Slack Technologies, LLC v. Pirani
Headline: Court limits investor lawsuits under the 1933 securities law, holding plaintiffs must show they bought shares traceable to a challenged registration statement, narrowing who can sue after a direct listing.
Holding: The Court ruled that to sue under Section 11 of the 1933 securities law, an investor must plead and prove they bought shares traceable to the particular registration statement alleged to be false or misleading.
- Limits Section 11 lawsuits to investors who can trace purchased shares to the challenged registration.
- Makes it harder for buyers of unregistered or non-traceable shares to recover under Section 11.

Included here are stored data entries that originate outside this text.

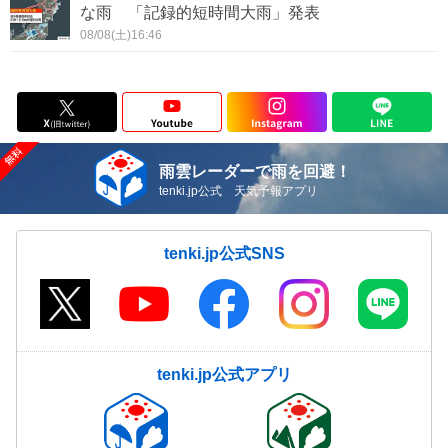
な雨 「記録的短時間大雨」発表
08/08(土)16:46
雨雲レーダーで雨を回避！
tenki.jp公式 天気予報アプリ
tenki.jp公式SNS
tenki.jp公式アプリ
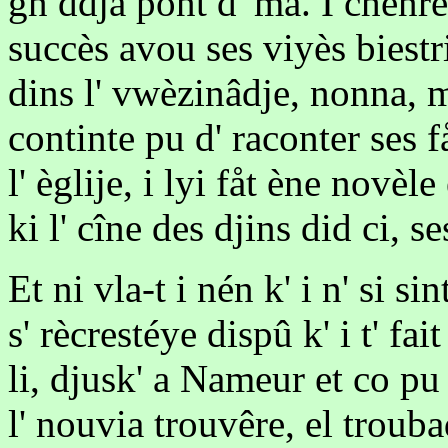
gn ddja pont d' må. I chènrév
succès avou ses viyès biest
dins l' vwèzinâdje, nonna, mi
continte pu d' raconter ses f
l' èglije, i lyi fåt ène novèl
ki l' cîne des djins did ci, s
Et ni vla-t i nén k' i n' si si
s' rècrestéye dispû k' i t' fa
li, djusk' a Nameur et co pu 
l' nouvia trouvêre, el troub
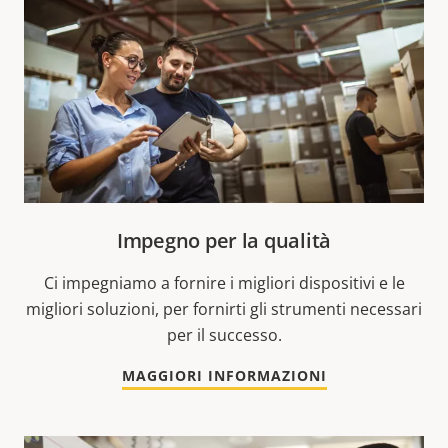
Impegno per la qualità
Ci impegniamo a fornire i migliori dispositivi e le
migliori soluzioni, per fornirti gli strumenti necessari
per il successo.
MAGGIORI INFORMAZIONI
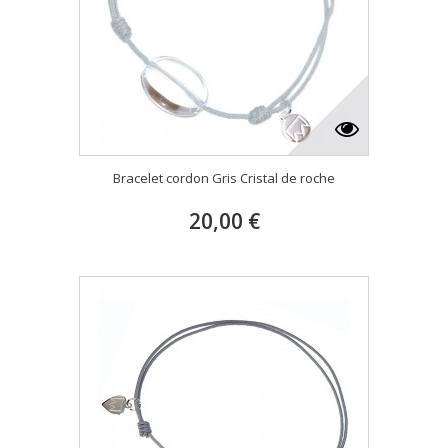
Bracelet cordon Gris Cristal de roche
20,00 €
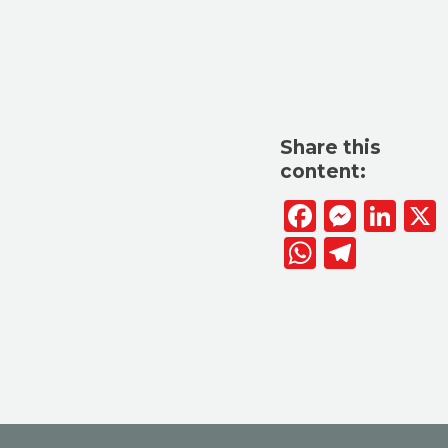
Share this
content:
Facebook
Messen
Lin
WhatsAp
Telegr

- Sends the case back to the appeals court to test whether pleadings meet traceability requirement.
Summary
Background
A technology company that runs an instant-messaging platform (Slack) conducted a direct listing and filed a registration statement for a set of registered shares while many unregistered shares were also sold. An investor, Fiyyaz Pirani, bought shares when Slack went public and later sued, saying the registration statement contained material misstatements. Slack said the complaint failed because Pirani did not allege his shares were traceable to the specific registration statement.
Reasoning
The Court examined the phrase “such security” in Section 11 of the 1933 securities law and read the statute’s words and context. It found several clues — use of “the registration statement,” repeated narrowing words like “such,” the rule that a registration is effective only for securities listed, and a damages cap tied to registered shares — that point to liability for securities registered under that particular statement. The Court therefore required traceability to the challenged registration.
Real world impact
This holding means investors who bought unregistered shares or shares not shown to be linked to the challenged registration will generally be unable to sue under Section 11. Companies using direct listings and sellers of unregistered shares face narrower exposure under Section 11. The Court vacated the Ninth Circuit decision and sent the case back for the appeals court to decide whether Pirani’s pleadings can meet the traceability requirement.
Dissents or concurrances
At the Ninth Circuit a judge dissented, arguing Section 11 requires traceability of the purchased shares to the registration statement, and the Supreme Court agreed with that view; the Supreme Court’s opinion was unanimous.